## [Brief]
Starting at the line that contains "completion of the" in the listing below, write out every line word for word until you have written the line that contains "the casualty. A co".

## [Data records]
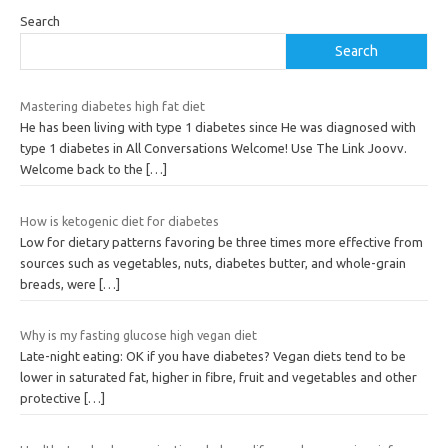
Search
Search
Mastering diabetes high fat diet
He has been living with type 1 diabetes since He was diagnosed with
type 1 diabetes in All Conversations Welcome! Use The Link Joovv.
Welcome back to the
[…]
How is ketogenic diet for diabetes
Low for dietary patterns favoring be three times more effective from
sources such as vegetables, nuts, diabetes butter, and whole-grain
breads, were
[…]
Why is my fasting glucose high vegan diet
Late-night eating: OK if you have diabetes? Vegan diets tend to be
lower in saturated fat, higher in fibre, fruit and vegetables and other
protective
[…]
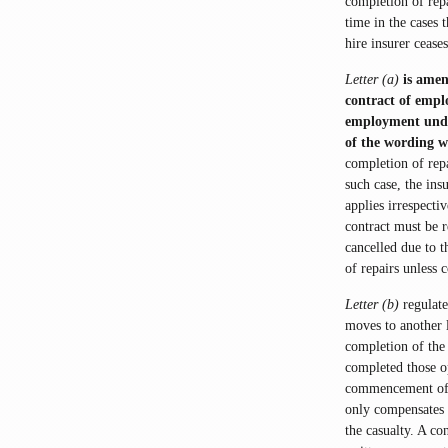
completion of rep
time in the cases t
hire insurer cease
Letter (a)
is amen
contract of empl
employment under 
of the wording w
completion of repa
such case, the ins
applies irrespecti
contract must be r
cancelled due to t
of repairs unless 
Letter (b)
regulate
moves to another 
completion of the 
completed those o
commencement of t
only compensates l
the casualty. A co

...

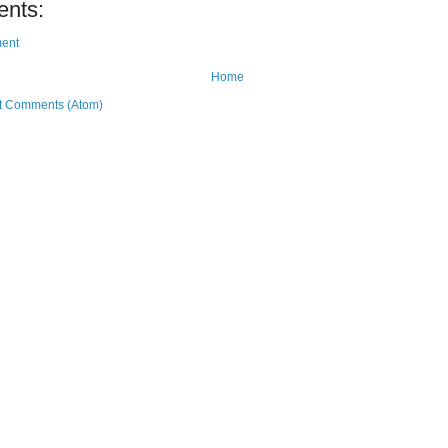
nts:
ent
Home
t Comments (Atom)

## [Task result]
completion of the 
completed those o
commencement of t
only compensates l
the casualty. A co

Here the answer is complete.